### Your objective:
Look through the material below. Copy every line with the string "extensions" in it.

### Stored data:
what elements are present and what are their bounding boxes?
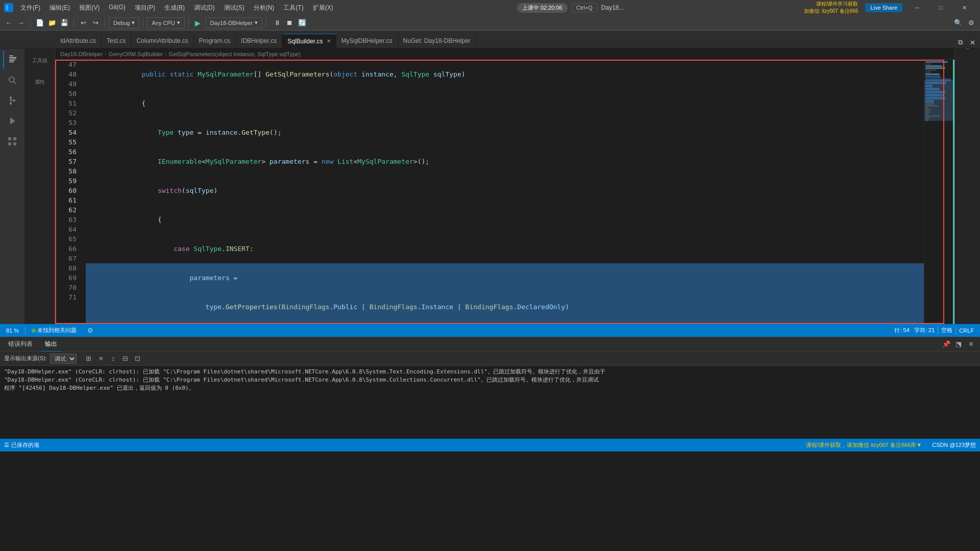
pin-output-button[interactable]: 📌	[941, 339, 951, 349]
nav-toolbar: ← →	[3, 17, 27, 29]
side-panel: 工具箱 属性	[24, 48, 55, 324]
search-activity-icon[interactable]	[3, 71, 21, 89]
error-list-tab[interactable]: 错误列表	[4, 337, 37, 352]
float-output-button[interactable]: ⬔	[953, 339, 964, 349]
tab-nuget[interactable]: NuGet: Day18-DBHelper	[398, 34, 476, 48]
output-source-select[interactable]: 调试	[50, 354, 77, 364]
output-tool-3[interactable]: ↕	[108, 354, 118, 364]
tab-idattribute[interactable]: IdAttribute.cs	[55, 34, 102, 48]
breadcrumb-method[interactable]: GetSqlParameters(object instance, SqlTyp…	[169, 51, 301, 57]
menu-file[interactable]: 文件(F)	[16, 2, 44, 14]
svg-point-9	[10, 96, 12, 98]
live-share-button[interactable]: Live Share	[865, 3, 902, 12]
output-line-3: 程序 "[42456] Day18-DBHelper.exe" 已退出，返回值为…	[4, 384, 976, 392]
promo-text: 课程/课件学习获取	[816, 1, 859, 8]
menu-debug[interactable]: 调试(D)	[190, 2, 219, 14]
code-content[interactable]: public static MySqlParameter[] GetSqlPar…	[81, 60, 924, 324]
close-tab-button[interactable]: ✕	[967, 37, 978, 48]
svg-rect-5	[9, 60, 15, 61]
debug-dropdown[interactable]: Debug ▾	[109, 17, 139, 29]
svg-rect-14	[8, 137, 11, 140]
menu-edit[interactable]: 编辑(E)	[45, 2, 74, 14]
menu-test[interactable]: 测试(S)	[220, 2, 249, 14]
right-panel-tab[interactable]: 工具箱	[962, 51, 973, 55]
tab-mysqldbhelper[interactable]: MySqlDBHelper.cs	[336, 34, 398, 48]
undo-button[interactable]: ↩	[78, 17, 89, 29]
side-panel-icon-2[interactable]: 属性	[30, 72, 50, 92]
bottom-icon: ☰	[4, 442, 9, 448]
svg-rect-16	[8, 142, 11, 145]
minimize-button[interactable]: ─	[905, 0, 929, 15]
problems-filter-button[interactable]: ⚙	[85, 325, 96, 336]
code-line-56: .Select(proInfo => new MySqlParameter	[86, 321, 924, 324]
code-line-50: IEnumerable<MySqlParameter> parameters =…	[86, 147, 924, 176]
line-status[interactable]: 行: 54 字符: 21	[892, 324, 937, 337]
bottom-right: 课程/课件获取，请加微信 itzy007 备注666库▼ CSDN @123梦想	[806, 441, 976, 449]
tab-program[interactable]: Program.cs	[194, 34, 236, 48]
source-control-icon[interactable]	[3, 91, 21, 110]
open-folder-button[interactable]: 📁	[46, 17, 58, 29]
no-problems-icon	[32, 329, 36, 333]
tab-sqlbuilder[interactable]: SqlBuilder.cs ✕	[282, 34, 336, 48]
menu-analyze[interactable]: 分析(N)	[250, 2, 279, 14]
bottom-bar: ☰ 已保存的项 课程/课件获取，请加微信 itzy007 备注666库▼ CSD…	[0, 439, 980, 452]
bottom-status-text: 已保存的项	[11, 441, 39, 449]
code-line-52: {	[86, 205, 924, 234]
svg-rect-3	[9, 57, 16, 58]
maximize-button[interactable]: □	[929, 0, 952, 15]
restart-button[interactable]: 🔄	[297, 17, 308, 29]
space-status[interactable]: 空格	[939, 324, 954, 337]
side-panel-icon-1[interactable]: 工具箱	[30, 51, 50, 71]
forward-button[interactable]: →	[15, 17, 27, 29]
file-toolbar: 📄 📁 💾	[34, 17, 70, 29]
menu-project[interactable]: 项目(P)	[131, 2, 159, 14]
explorer-icon[interactable]	[3, 51, 21, 69]
menu-extensions[interactable]: 扩展(X)	[309, 2, 337, 14]
output-tool-1[interactable]: ⊞	[84, 354, 94, 364]
new-file-button[interactable]: 📄	[34, 17, 45, 29]
run-debug-icon[interactable]	[3, 112, 21, 130]
svg-rect-15	[13, 137, 16, 140]
tab-close-sqlbuilder[interactable]: ✕	[327, 38, 331, 44]
search-button[interactable]: 🔍	[952, 17, 964, 29]
menu-build[interactable]: 生成(B)	[160, 2, 189, 14]
project-dropdown[interactable]: Day18-DBHelper ▾	[206, 17, 262, 29]
close-output-button[interactable]: ✕	[966, 339, 976, 349]
tab-test[interactable]: Test.cs	[102, 34, 131, 48]
tab-idbhelper[interactable]: IDBHelper.cs	[236, 34, 282, 48]
output-tool-2[interactable]: ≡	[96, 354, 106, 364]
split-editor-button[interactable]: ⧉	[954, 37, 966, 48]
line-numbers: 47 48 49 50 51 52 53 54 55 56 57 58 59 6…	[55, 60, 81, 324]
code-line-48: {	[86, 89, 924, 118]
close-button[interactable]: ✕	[952, 0, 976, 15]
menu-git[interactable]: Git(G)	[105, 2, 130, 14]
breadcrumb-project[interactable]: Day18-DBHelper	[60, 51, 103, 57]
start-debug-button[interactable]: ▶	[192, 17, 204, 29]
encoding-status[interactable]: CRLF	[957, 324, 976, 337]
svg-line-8	[14, 82, 16, 84]
breadcrumb-file[interactable]: GerryORM.SqlBuilder	[109, 51, 163, 57]
csdn-text: CSDN @123梦想	[932, 441, 976, 449]
cpu-dropdown[interactable]: Any CPU ▾	[147, 17, 184, 29]
save-button[interactable]: 💾	[59, 17, 70, 29]
toolbar: ← → 📄 📁 💾 ↩ ↪ Debug ▾ Any CPU ▾ ▶ Day18-…	[0, 15, 980, 31]
settings-button[interactable]: ⚙	[966, 17, 977, 29]
redo-button[interactable]: ↪	[90, 17, 101, 29]
menu-tools[interactable]: 工具(T)	[279, 2, 307, 14]
code-line-49: Type type = instance.GetType();	[86, 118, 924, 147]
zoom-status[interactable]: 81 %	[4, 324, 21, 337]
extensions-icon[interactable]	[3, 132, 21, 151]
output-tool-4[interactable]: ⊟	[120, 354, 131, 364]
problems-status[interactable]: 未找到相关问题	[30, 324, 79, 337]
output-tab[interactable]: 输出	[41, 337, 61, 352]
pause-button[interactable]: ⏸	[272, 17, 283, 29]
code-line-53: case SqlType.INSERT:	[86, 234, 924, 263]
bottom-left: ☰ 已保存的项	[4, 441, 39, 449]
back-button[interactable]: ←	[3, 17, 14, 29]
output-tool-5[interactable]: ⊡	[133, 354, 143, 364]
app-icon	[4, 3, 13, 12]
stop-button[interactable]: ⏹	[284, 17, 296, 29]
menu-view[interactable]: 视图(V)	[75, 2, 104, 14]
tab-columnattribute[interactable]: ColumnAttribute.cs	[131, 34, 193, 48]
breadcrumb: Day18-DBHelper › GerryORM.SqlBuilder › G…	[55, 48, 954, 60]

### Solved exercise:
menu-extensions[interactable]: 扩展(X)	[309, 2, 337, 14]
extensions-icon[interactable]	[3, 132, 21, 151]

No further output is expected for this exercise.